Decomposition of magnetotelluric impedance tensors in the presence of local three‐dimensional galvanic distortion

Abstract
There are many occasions on which the magnetotelluric impedance tensor is affected by local galvanic distortion (channelling) of electric currents arising from induction in a conductive structure which is approximately two‐dimensional (2‐D) on a regional scale. Even though the inductive behavior is 2‐D, the resulting impedance tensor can be shown to have three‐dimensional (3‐D) behavior. Conventional procedures for rotating the impedance tensor such as minimizing the mean square modulus of the diagonal elements do not in general recover the principal axes of induction and thus do not recover the correct principal impedances but rather linear combinations of them. This paper presents a decomposition of the impedance tensor which separates the effects of 3‐D channeling from those of 2‐D induction. Where the impedance tensor is actually the result of regional 1‐D or 2‐D induction coupled with local frequency independent telluric distortion, the method correctly recovers the principal axes of induction and, except for a static shift (multiplication by a frequency independent real constant), the two principal impedances.

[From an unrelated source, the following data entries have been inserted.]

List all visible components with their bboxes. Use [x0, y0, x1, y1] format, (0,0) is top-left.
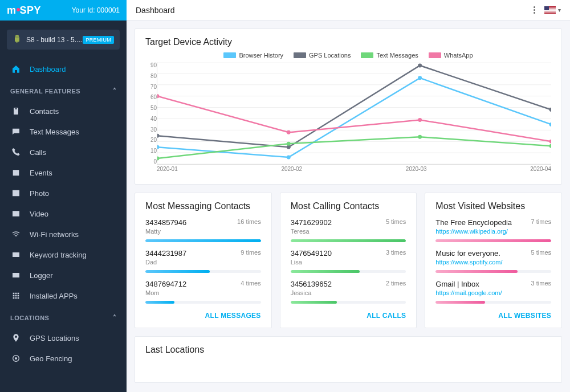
messaging-contacts-card: Most Messaging Contacts 3434857946Matty1…	[135, 193, 272, 328]
clipboard-icon	[10, 107, 22, 116]
svg-point-13	[287, 156, 291, 160]
nav-geo-fencing[interactable]: Geo Fencing	[0, 348, 127, 369]
nav-installed-apps[interactable]: Installed APPs	[0, 285, 127, 306]
list-item[interactable]: 3434857946Matty16 times	[145, 218, 261, 242]
nav-wifi[interactable]: Wi-Fi networks	[0, 224, 127, 244]
us-flag-icon	[544, 6, 556, 14]
card-title: Most Calling Contacts	[291, 201, 406, 211]
activity-chart: 9080706050403020100 2020-012020-022020-0…	[157, 62, 551, 176]
plot-area	[157, 62, 551, 165]
sidebar: mSPY Your Id: 000001 S8 - build 13 - 5..…	[0, 0, 127, 392]
page-title: Dashboard	[136, 6, 175, 15]
premium-badge: PREMIUM	[83, 36, 114, 44]
svg-point-17	[287, 145, 291, 149]
svg-point-24	[157, 94, 159, 98]
card-title: Target Device Activity	[145, 37, 551, 47]
section-locations[interactable]: LOCATIONS ˄	[0, 308, 127, 328]
all-calls-link[interactable]: ALL CALLS	[291, 312, 406, 320]
legend-item[interactable]: GPS Locations	[294, 52, 351, 59]
list-item[interactable]: 3471629902Teresa5 times	[291, 218, 406, 242]
brand-logo: mSPY	[7, 5, 41, 17]
card-title: Most Visited Websites	[435, 201, 551, 211]
nav-text-messages[interactable]: Text Messages	[0, 121, 127, 142]
svg-point-12	[157, 145, 159, 149]
wifi-icon	[10, 230, 22, 239]
user-id: Your Id: 000001	[72, 6, 120, 14]
topbar: Dashboard ▾	[127, 0, 570, 21]
legend-item[interactable]: Browser History	[223, 52, 283, 59]
video-icon	[10, 209, 22, 218]
device-selector[interactable]: S8 - build 13 - 5.... PREMIUM	[7, 30, 120, 50]
list-item[interactable]: 3444231987Dad9 times	[145, 249, 261, 273]
list-item[interactable]: Music for everyone.https://www.spotify.c…	[435, 249, 551, 273]
nav-label: Dashboard	[30, 65, 66, 74]
y-axis: 9080706050403020100	[145, 62, 157, 165]
keyboard-icon	[10, 250, 22, 259]
svg-point-15	[549, 122, 551, 126]
last-locations-card: Last Locations	[135, 336, 562, 383]
grid-icon	[10, 291, 22, 300]
nav-dashboard[interactable]: Dashboard	[0, 59, 127, 79]
card-title: Most Messaging Contacts	[145, 201, 261, 211]
content-area: Target Device Activity Browser History G…	[127, 21, 570, 392]
list-item[interactable]: 3487694712Mom4 times	[145, 280, 261, 304]
nav-logger[interactable]: Logger	[0, 265, 127, 285]
calendar-icon	[10, 168, 22, 177]
section-general-features[interactable]: GENERAL FEATURES ˄	[0, 81, 127, 101]
nav-calls[interactable]: Calls	[0, 142, 127, 162]
nav-photo[interactable]: Photo	[0, 183, 127, 203]
svg-point-19	[549, 108, 551, 112]
svg-point-26	[418, 118, 422, 122]
svg-point-14	[418, 76, 422, 80]
visited-websites-card: Most Visited Websites The Free Encyclope…	[425, 193, 562, 328]
android-icon	[13, 34, 22, 45]
list-item[interactable]: 3456139652Jessica2 times	[291, 280, 406, 304]
svg-point-27	[549, 140, 551, 144]
svg-point-16	[157, 134, 159, 138]
target-icon	[10, 354, 22, 363]
chevron-down-icon: ▾	[558, 7, 561, 13]
nav-video[interactable]: Video	[0, 203, 127, 224]
svg-point-20	[157, 157, 159, 161]
language-selector[interactable]: ▾	[544, 6, 561, 14]
logo-bar: mSPY Your Id: 000001	[0, 0, 127, 21]
list-item[interactable]: 3476549120Lisa3 times	[291, 249, 406, 273]
home-icon	[10, 64, 22, 74]
calling-contacts-card: Most Calling Contacts 3471629902Teresa5 …	[280, 193, 417, 328]
nav-keyword-tracking[interactable]: Keyword tracking	[0, 244, 127, 265]
list-item[interactable]: The Free Encyclopediahttps://www.wikiped…	[435, 218, 551, 242]
main: Dashboard ▾ Target Device Activity Brows…	[127, 0, 570, 392]
image-icon	[10, 189, 22, 198]
card-title: Last Locations	[145, 345, 551, 355]
svg-point-23	[549, 144, 551, 148]
device-name: S8 - build 13 - 5....	[26, 36, 82, 44]
more-menu-button[interactable]	[531, 4, 538, 16]
svg-point-25	[287, 130, 291, 134]
svg-point-22	[418, 135, 422, 139]
message-icon	[10, 127, 22, 136]
chart-legend: Browser History GPS Locations Text Messa…	[145, 52, 551, 59]
legend-item[interactable]: WhatsApp	[429, 52, 473, 59]
all-messages-link[interactable]: ALL MESSAGES	[145, 312, 261, 320]
nav-gps-locations[interactable]: GPS Locations	[0, 328, 127, 348]
nav-events[interactable]: Events	[0, 162, 127, 183]
x-axis: 2020-012020-022020-032020-04	[157, 166, 551, 176]
chevron-up-icon: ˄	[113, 314, 117, 322]
pin-icon	[10, 333, 22, 342]
all-websites-link[interactable]: ALL WEBSITES	[435, 312, 551, 320]
chevron-up-icon: ˄	[113, 87, 117, 95]
nav-contacts[interactable]: Contacts	[0, 101, 127, 121]
list-item[interactable]: Gmail | Inboxhttps://mail.google.com/3 t…	[435, 280, 551, 304]
svg-point-18	[418, 63, 422, 67]
phone-icon	[10, 148, 22, 157]
keyboard-icon	[10, 271, 22, 280]
legend-item[interactable]: Text Messages	[361, 52, 418, 59]
activity-chart-card: Target Device Activity Browser History G…	[135, 28, 562, 185]
svg-point-1	[15, 357, 17, 360]
svg-point-21	[287, 142, 291, 146]
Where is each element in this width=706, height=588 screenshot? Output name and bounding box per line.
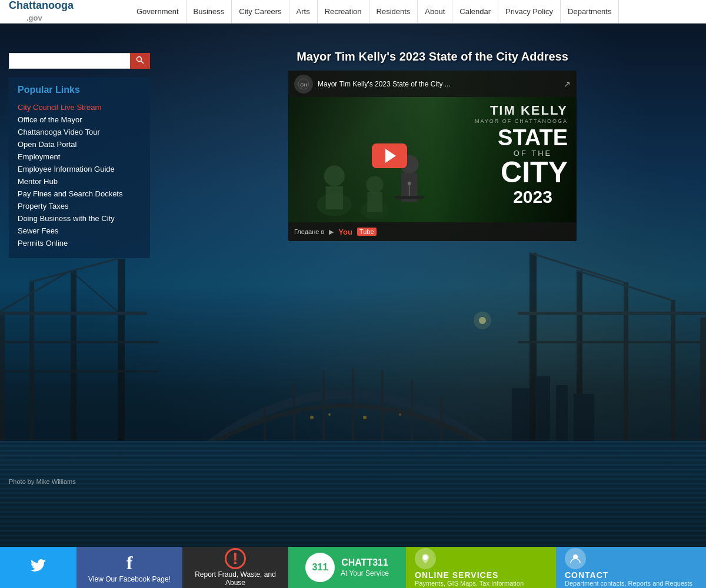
- map-pin-icon: [415, 548, 436, 569]
- svg-rect-31: [556, 385, 568, 447]
- video-top-title: Mayor Tim Kelly's 2023 State of the City…: [318, 80, 559, 88]
- svg-rect-2: [71, 270, 76, 459]
- footer-contact[interactable]: CONTACT Department contacts, Reports and…: [556, 547, 706, 588]
- city-text: CITY: [498, 158, 568, 187]
- photo-credit: Photo by Mike Williams: [9, 478, 76, 485]
- nav-item-business[interactable]: Business: [187, 0, 232, 23]
- sidebar-link-open-data[interactable]: Open Data Portal: [18, 138, 141, 151]
- sidebar-link-video-tour[interactable]: Chattanooga Video Tour: [18, 126, 141, 138]
- chatt311-number: 311: [312, 562, 328, 573]
- logo-text: Chattanooga .gov: [9, 0, 129, 23]
- search-icon: [136, 56, 144, 64]
- video-title: Mayor Tim Kelly's 2023 State of the City…: [176, 50, 688, 64]
- svg-point-51: [408, 181, 411, 185]
- tim-kelly-title: MAYOR OF CHATTANOOGA: [475, 118, 568, 124]
- nav-item-arts[interactable]: Arts: [289, 0, 318, 23]
- search-input[interactable]: [9, 53, 130, 69]
- svg-rect-3: [118, 259, 125, 459]
- chatt311-text: CHATT311: [341, 557, 389, 568]
- sidebar-link-doing-business[interactable]: Doing Business with the City: [18, 212, 141, 225]
- footer-311[interactable]: 311 CHATT311 At Your Service: [288, 547, 406, 588]
- online-label: ONLINE SERVICES: [415, 570, 524, 580]
- youtube-tube: Tube: [357, 228, 377, 236]
- sidebar-link-city-council[interactable]: City Council Live Stream: [18, 101, 141, 113]
- tim-kelly-name: TIM KELLY: [475, 103, 568, 118]
- nav-item-privacy[interactable]: Privacy Policy: [498, 0, 561, 23]
- sidebar-link-property-taxes[interactable]: Property Taxes: [18, 200, 141, 212]
- report-text: Report Fraud, Waste, and Abuse: [191, 570, 279, 587]
- sidebar-link-permits[interactable]: Permits Online: [18, 237, 141, 249]
- svg-point-45: [366, 176, 383, 193]
- youtube-logo: You: [338, 228, 352, 236]
- video-bottom-bar: Гледане в ▶ You Tube: [288, 222, 577, 241]
- popular-links-box: Popular Links City Council Live Stream O…: [9, 78, 150, 258]
- play-button[interactable]: [372, 143, 407, 168]
- hero-section: Photo by Mike Williams Popular Links Cit…: [0, 24, 706, 547]
- channel-logo-icon: CH: [298, 78, 309, 90]
- search-button[interactable]: [130, 53, 150, 69]
- svg-point-36: [399, 413, 401, 416]
- nav-item-about[interactable]: About: [418, 0, 452, 23]
- sidebar-link-pay-fines[interactable]: Pay Fines and Search Dockets: [18, 188, 141, 200]
- youtube-icon-play: ▶: [329, 228, 334, 236]
- state-of-city-text: STATE OF THE CITY 2023: [498, 126, 568, 207]
- svg-rect-46: [367, 192, 382, 212]
- logo-area: Chattanooga .gov: [0, 0, 129, 23]
- chatt311-sub: At Your Service: [341, 569, 389, 577]
- water-reflection: [0, 441, 706, 547]
- popular-links-title: Popular Links: [18, 85, 141, 95]
- svg-rect-43: [326, 186, 343, 209]
- sidebar-link-employee-guide[interactable]: Employee Information Guide: [18, 163, 141, 175]
- svg-rect-16: [518, 341, 706, 343]
- share-icon[interactable]: ↗: [564, 79, 571, 89]
- footer: f View Our Facebook Page! ! Report Fraud…: [0, 547, 706, 588]
- svg-point-42: [324, 165, 345, 186]
- sidebar-link-mayor[interactable]: Office of the Mayor: [18, 113, 141, 126]
- svg-point-35: [363, 416, 367, 419]
- sidebar-link-mentor-hub[interactable]: Mentor Hub: [18, 175, 141, 188]
- footer-facebook[interactable]: f View Our Facebook Page!: [76, 547, 182, 588]
- svg-rect-30: [535, 376, 550, 447]
- person-icon: [565, 548, 586, 569]
- facebook-text: View Our Facebook Page!: [88, 575, 171, 583]
- nav-item-government[interactable]: Government: [129, 0, 187, 23]
- svg-point-28: [474, 312, 491, 329]
- nav-item-recreation[interactable]: Recreation: [318, 0, 369, 23]
- contact-sub: Department contacts, Reports and Request…: [565, 580, 692, 587]
- svg-rect-13: [671, 300, 675, 459]
- nav-item-departments[interactable]: Departments: [561, 0, 619, 23]
- svg-rect-4: [0, 312, 147, 315]
- sidebar-link-sewer-fees[interactable]: Sewer Fees: [18, 225, 141, 237]
- location-icon: [419, 553, 431, 564]
- svg-point-34: [328, 413, 331, 416]
- main-content: Mayor Tim Kelly's 2023 State of the City…: [176, 50, 688, 241]
- footer-report[interactable]: ! Report Fraud, Waste, and Abuse: [182, 547, 288, 588]
- footer-twitter[interactable]: [0, 547, 76, 588]
- twitter-bird-icon: [29, 557, 47, 574]
- logo-city: Chattanooga: [9, 0, 74, 11]
- svg-rect-6: [0, 370, 159, 372]
- svg-rect-12: [624, 282, 628, 459]
- sidebar: Popular Links City Council Live Stream O…: [9, 53, 150, 258]
- year-text: 2023: [498, 187, 568, 207]
- contact-person-icon: [570, 553, 581, 564]
- video-channel-icon: CH: [294, 75, 313, 93]
- svg-line-9: [71, 270, 118, 312]
- nav-item-city-careers[interactable]: City Careers: [232, 0, 289, 23]
- video-inner: CH Mayor Tim Kelly's 2023 State of the C…: [288, 71, 577, 241]
- svg-point-37: [137, 57, 142, 62]
- state-text: STATE: [498, 126, 568, 149]
- svg-text:CH: CH: [300, 82, 307, 88]
- footer-online[interactable]: ONLINE SERVICES Payments, GIS Maps, Tax …: [406, 547, 556, 588]
- sidebar-link-employment[interactable]: Employment: [18, 151, 141, 163]
- header: Chattanooga .gov Government Business Cit…: [0, 0, 706, 24]
- nav-item-calendar[interactable]: Calendar: [452, 0, 498, 23]
- svg-rect-14: [700, 318, 706, 459]
- nav-item-residents[interactable]: Residents: [369, 0, 418, 23]
- tim-kelly-branding: TIM KELLY MAYOR OF CHATTANOOGA: [475, 103, 568, 124]
- main-nav: Government Business City Careers Arts Re…: [129, 0, 706, 23]
- svg-line-38: [141, 61, 144, 64]
- logo-gov: .gov: [26, 14, 42, 22]
- video-container[interactable]: CH Mayor Tim Kelly's 2023 State of the C…: [288, 71, 577, 241]
- svg-line-7: [0, 270, 71, 312]
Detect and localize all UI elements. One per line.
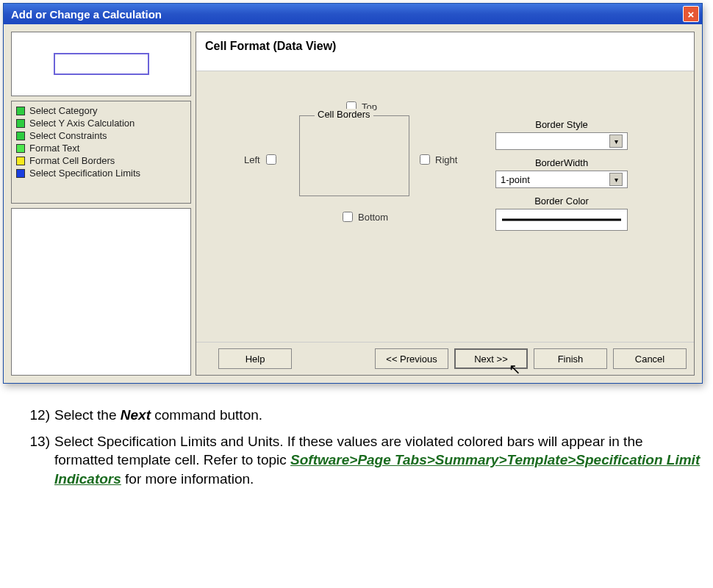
- wizard-steps: Select Category Select Y Axis Calculatio…: [11, 101, 191, 204]
- border-width-label: BorderWidth: [495, 157, 628, 168]
- wizard-buttons: Help << Previous Next >> Finish Cancel ↖: [196, 342, 694, 375]
- status-icon: [16, 157, 25, 165]
- step-label: Select Y Axis Calculation: [29, 118, 135, 129]
- chevron-down-icon: ▾: [609, 135, 623, 148]
- text: Select the: [54, 407, 121, 423]
- checkbox-input[interactable]: [420, 154, 430, 165]
- previous-button[interactable]: << Previous: [375, 348, 448, 369]
- step-label: Select Specification Limits: [29, 168, 140, 179]
- status-icon: [16, 107, 25, 115]
- dialog-window: Add or Change a Calculation × Select Cat…: [3, 3, 703, 384]
- titlebar: Add or Change a Calculation ×: [4, 4, 702, 24]
- border-style-select[interactable]: ▾: [495, 132, 628, 150]
- border-style-control: Border Style ▾: [495, 119, 628, 150]
- cancel-button[interactable]: Cancel: [613, 348, 687, 369]
- sidebar-spacer: [11, 208, 191, 376]
- status-icon: [16, 144, 25, 153]
- instruction-body: Select Specification Limits and Units. I…: [54, 432, 706, 489]
- instruction-13: 13) Select Specification Limits and Unit…: [29, 432, 706, 489]
- chevron-down-icon: ▾: [609, 173, 623, 186]
- step-format-text[interactable]: Format Text: [16, 142, 186, 154]
- preview-box: [11, 32, 191, 96]
- border-width-select[interactable]: 1-point ▾: [495, 171, 628, 188]
- checkbox-input[interactable]: [266, 154, 276, 165]
- wizard-sidebar: Select Category Select Y Axis Calculatio…: [11, 32, 191, 376]
- checkbox-label: Right: [435, 154, 457, 165]
- text: command button.: [151, 407, 262, 423]
- cell-borders-group: Cell Borders: [299, 115, 409, 196]
- border-width-control: BorderWidth 1-point ▾: [495, 157, 628, 188]
- wizard-main: Cell Format (Data View) Top Left Right B…: [196, 32, 695, 376]
- cell-format-body: Top Left Right Bottom Cell Borders: [196, 71, 694, 342]
- status-icon: [16, 132, 25, 140]
- step-select-constraints[interactable]: Select Constraints: [16, 129, 186, 142]
- step-select-category[interactable]: Select Category: [16, 104, 186, 117]
- preview-cell: [54, 53, 149, 75]
- checkbox-label: Bottom: [358, 212, 388, 223]
- cell-borders-fieldset: Cell Borders: [299, 115, 409, 196]
- instruction-number: 13): [29, 432, 54, 489]
- border-color-label: Border Color: [495, 196, 628, 207]
- text: for more information.: [121, 471, 254, 487]
- border-color-control: Border Color: [495, 196, 628, 231]
- border-color-select[interactable]: [495, 209, 628, 231]
- page-title: Cell Format (Data View): [196, 32, 694, 71]
- step-select-spec-limits[interactable]: Select Specification Limits: [16, 167, 186, 179]
- step-format-cell-borders[interactable]: Format Cell Borders: [16, 154, 186, 167]
- fieldset-legend: Cell Borders: [315, 109, 373, 120]
- checkbox-label: Left: [244, 154, 260, 165]
- checkbox-input[interactable]: [343, 212, 353, 222]
- checkbox-bottom[interactable]: Bottom: [340, 209, 388, 224]
- window-title: Add or Change a Calculation: [11, 8, 162, 21]
- status-icon: [16, 169, 25, 178]
- status-icon: [16, 119, 25, 128]
- instruction-text: 12) Select the Next command button. 13) …: [0, 387, 713, 503]
- help-button[interactable]: Help: [218, 348, 292, 369]
- checkbox-left[interactable]: Left: [244, 152, 279, 167]
- select-value: 1-point: [501, 174, 530, 185]
- instruction-12: 12) Select the Next command button.: [29, 406, 706, 425]
- emphasis: Next: [121, 407, 151, 423]
- dialog-content: Select Category Select Y Axis Calculatio…: [4, 24, 702, 383]
- step-label: Select Constraints: [29, 130, 107, 141]
- next-button[interactable]: Next >>: [454, 348, 528, 369]
- close-icon[interactable]: ×: [683, 6, 699, 22]
- instruction-body: Select the Next command button.: [54, 406, 706, 425]
- step-label: Select Category: [29, 105, 98, 116]
- instruction-number: 12): [29, 406, 54, 425]
- step-label: Format Cell Borders: [29, 155, 115, 166]
- finish-button[interactable]: Finish: [534, 348, 607, 369]
- step-select-y-axis[interactable]: Select Y Axis Calculation: [16, 117, 186, 129]
- border-properties: Border Style ▾ BorderWidth 1-point ▾: [495, 119, 628, 238]
- checkbox-right[interactable]: Right: [417, 152, 457, 167]
- border-style-label: Border Style: [495, 119, 628, 130]
- step-label: Format Text: [29, 143, 79, 154]
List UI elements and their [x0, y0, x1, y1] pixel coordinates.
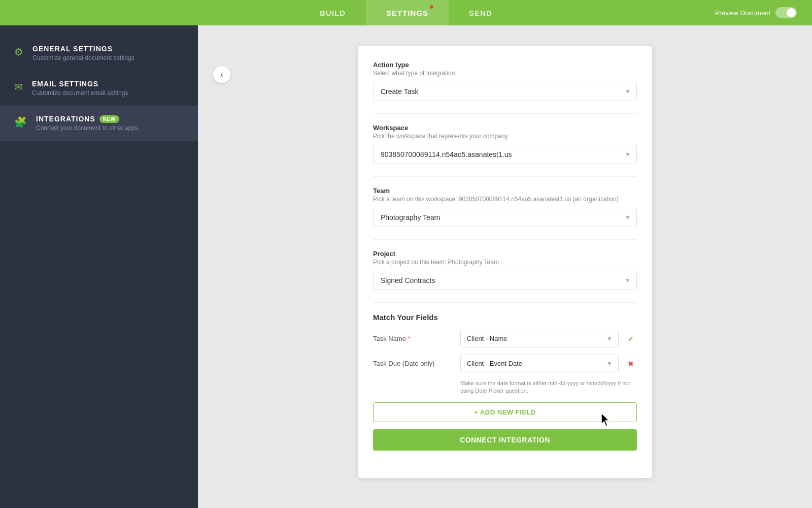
task-due-dropdown[interactable]: Client - Event Date: [460, 355, 619, 372]
project-dropdown[interactable]: Signed Contracts: [373, 271, 637, 290]
task-due-label: Task Due (Date only): [373, 360, 454, 367]
divider-4: [373, 302, 637, 303]
new-badge: NEW: [99, 115, 119, 123]
task-name-label: Task Name *: [373, 335, 454, 342]
preview-toggle[interactable]: [775, 7, 797, 18]
project-desc: Pick a project on this team: Photography…: [373, 259, 637, 266]
task-name-dropdown[interactable]: Client - Name: [460, 330, 619, 347]
field-row-task-due: Task Due (Date only) Client - Event Date…: [373, 355, 637, 372]
sidebar-item-general[interactable]: ⚙ GENERAL SETTINGS Customize general doc…: [0, 36, 198, 71]
team-dropdown[interactable]: Photography Team: [373, 208, 637, 227]
tab-settings[interactable]: SETTINGS: [366, 0, 449, 25]
match-fields-title: Match Your Fields: [373, 313, 637, 322]
workspace-desc: Pick the workspace that represents your …: [373, 133, 637, 140]
project-section: Project Pick a project on this team: Pho…: [373, 250, 637, 290]
sidebar-integrations-desc: Connect your document to other apps.: [36, 124, 140, 132]
team-desc: Pick a team on this workspace: 903850700…: [373, 196, 637, 203]
integration-panel: Action type Select what type of Integrat…: [358, 46, 652, 478]
divider-1: [373, 113, 637, 114]
back-button[interactable]: ‹: [213, 66, 230, 83]
sidebar-email-desc: Customize document email settings: [32, 89, 128, 97]
add-new-field-button[interactable]: + ADD NEW FIELD: [373, 402, 637, 422]
divider-3: [373, 239, 637, 240]
workspace-label: Workspace: [373, 124, 637, 132]
task-name-dropdown-wrapper: Client - Name ▼: [460, 330, 619, 347]
content-area: ‹ Action type Select what type of Integr…: [198, 25, 812, 508]
team-dropdown-wrapper: Photography Team ▼: [373, 208, 637, 227]
workspace-dropdown[interactable]: 903850700089114.n54ao5.asanatest1.us: [373, 145, 637, 164]
sidebar-email-title: EMAIL SETTINGS: [32, 80, 128, 88]
puzzle-icon: 🧩: [14, 116, 27, 128]
field-row-task-name: Task Name * Client - Name ▼ ✔: [373, 330, 637, 347]
sidebar: ⚙ GENERAL SETTINGS Customize general doc…: [0, 25, 198, 508]
main-content: ⚙ GENERAL SETTINGS Customize general doc…: [0, 25, 812, 508]
project-dropdown-wrapper: Signed Contracts ▼: [373, 271, 637, 290]
gear-icon: ⚙: [14, 46, 23, 58]
sidebar-item-integrations[interactable]: 🧩 INTEGRATIONS NEW Connect your document…: [0, 106, 198, 141]
action-type-dropdown-wrapper: Create Task ▼: [373, 82, 637, 101]
connect-integration-button[interactable]: CONNECT INTEGRATION: [373, 429, 637, 451]
task-name-status: ✔: [625, 333, 637, 345]
top-nav: BUILD SETTINGS SEND Preview Document: [0, 0, 812, 25]
sidebar-integrations-title: INTEGRATIONS NEW: [36, 115, 140, 123]
project-label: Project: [373, 250, 637, 258]
settings-dot: [430, 5, 433, 9]
required-star: *: [408, 335, 411, 342]
tab-send[interactable]: SEND: [449, 0, 513, 25]
action-type-label: Action type: [373, 61, 637, 69]
sidebar-general-desc: Customize general document settings: [32, 54, 134, 61]
date-hint: Make sure the date format is either mm-d…: [460, 379, 637, 395]
email-icon: ✉: [14, 81, 23, 93]
tab-build[interactable]: BUILD: [299, 0, 366, 25]
action-type-desc: Select what type of Integration: [373, 70, 637, 77]
task-due-dropdown-wrapper: Client - Event Date ▼: [460, 355, 619, 372]
sidebar-general-title: GENERAL SETTINGS: [32, 45, 134, 53]
workspace-dropdown-wrapper: 903850700089114.n54ao5.asanatest1.us ▼: [373, 145, 637, 164]
team-label: Team: [373, 187, 637, 195]
preview-document: Preview Document: [715, 7, 797, 18]
action-type-dropdown[interactable]: Create Task: [373, 82, 637, 101]
team-section: Team Pick a team on this workspace: 9038…: [373, 187, 637, 227]
divider-2: [373, 176, 637, 177]
task-due-status: ✖: [625, 358, 637, 370]
match-fields-section: Match Your Fields Task Name * Client - N…: [373, 313, 637, 451]
sidebar-item-email[interactable]: ✉ EMAIL SETTINGS Customize document emai…: [0, 71, 198, 106]
nav-tabs: BUILD SETTINGS SEND: [299, 0, 513, 25]
workspace-section: Workspace Pick the workspace that repres…: [373, 124, 637, 164]
action-type-section: Action type Select what type of Integrat…: [373, 61, 637, 101]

Also obtained are two parameters (twist and shear), which partially describe the effects of telluric distortion. It is shown that the tensor operator which describes the telluric distortions can always be factored into the product of three tensor sub‐operators (twist, shear, local anisotropy) and a scalar. This product factorization allows assimilation of local anisotropy, if present, into the regional anisotropy. The method of decomposition is given in the paper along with a discussion of the improvements obtained over the conventional method and an example with real data.